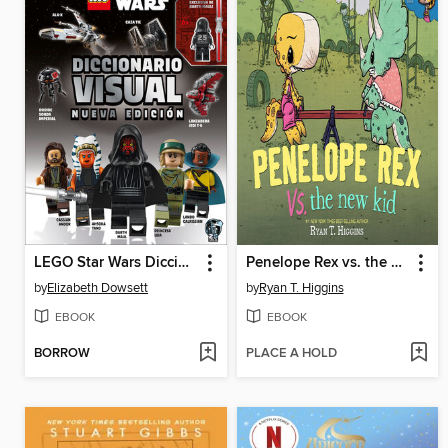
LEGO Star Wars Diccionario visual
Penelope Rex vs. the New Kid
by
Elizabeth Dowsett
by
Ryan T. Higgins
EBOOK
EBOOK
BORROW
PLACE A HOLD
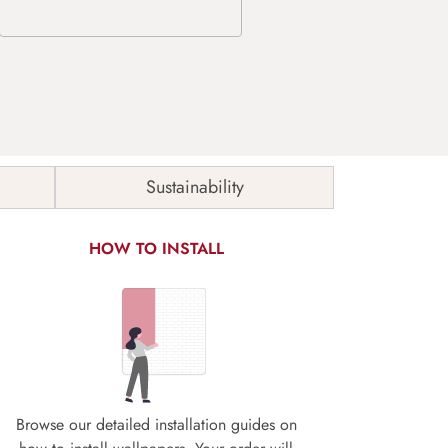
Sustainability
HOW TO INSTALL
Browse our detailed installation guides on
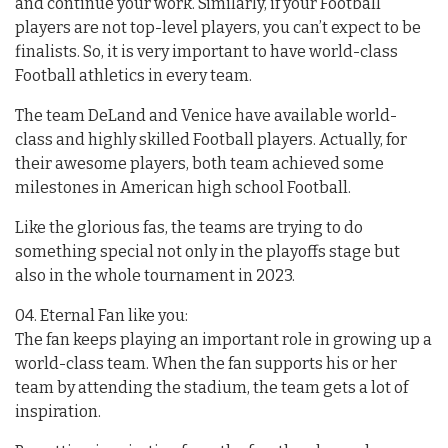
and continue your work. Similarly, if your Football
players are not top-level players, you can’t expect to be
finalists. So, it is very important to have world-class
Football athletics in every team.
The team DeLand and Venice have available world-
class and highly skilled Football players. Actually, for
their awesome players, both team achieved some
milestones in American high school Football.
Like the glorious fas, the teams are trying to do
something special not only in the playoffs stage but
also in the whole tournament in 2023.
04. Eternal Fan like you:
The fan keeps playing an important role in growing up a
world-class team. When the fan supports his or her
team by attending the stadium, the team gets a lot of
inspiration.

****************************************

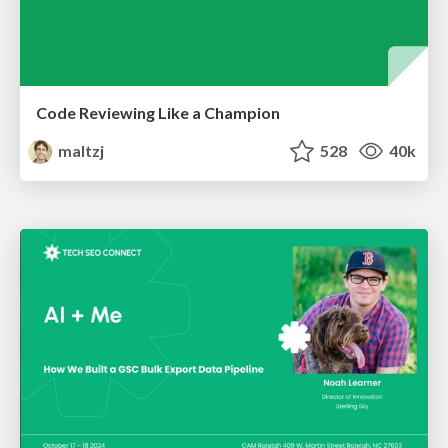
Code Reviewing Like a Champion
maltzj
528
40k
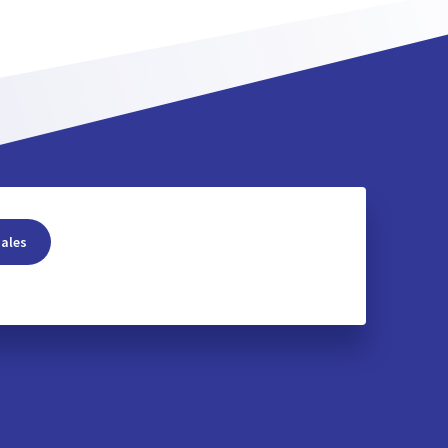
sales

****************************************

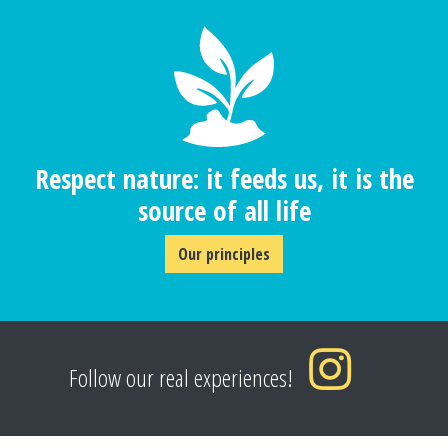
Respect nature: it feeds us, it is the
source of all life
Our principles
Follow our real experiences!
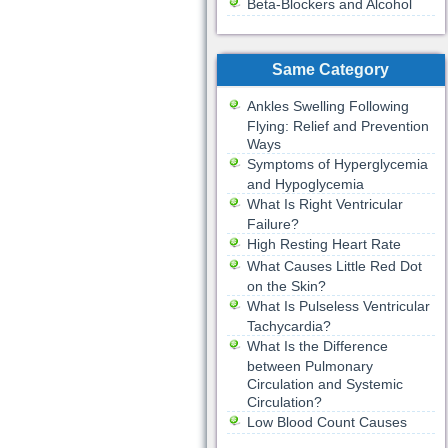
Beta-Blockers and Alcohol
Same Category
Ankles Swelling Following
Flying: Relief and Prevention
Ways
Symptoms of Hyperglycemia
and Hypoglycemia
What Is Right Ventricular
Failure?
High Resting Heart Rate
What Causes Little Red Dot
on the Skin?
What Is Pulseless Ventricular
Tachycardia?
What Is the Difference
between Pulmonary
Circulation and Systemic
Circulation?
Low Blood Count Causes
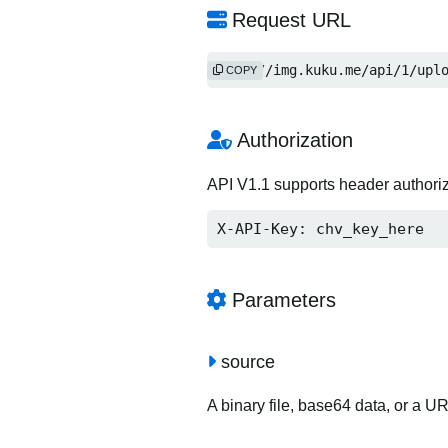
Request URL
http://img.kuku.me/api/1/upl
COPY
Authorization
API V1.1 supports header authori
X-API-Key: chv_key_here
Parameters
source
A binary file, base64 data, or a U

****************************************

* [WHAT THE TASK REQUIRES]:
Please find every line in the listing that holds the string "supports" and copy it.

* [YOUR RESPONSE]:
world-class team. When the fan supports his or her
API V1.1 supports header authori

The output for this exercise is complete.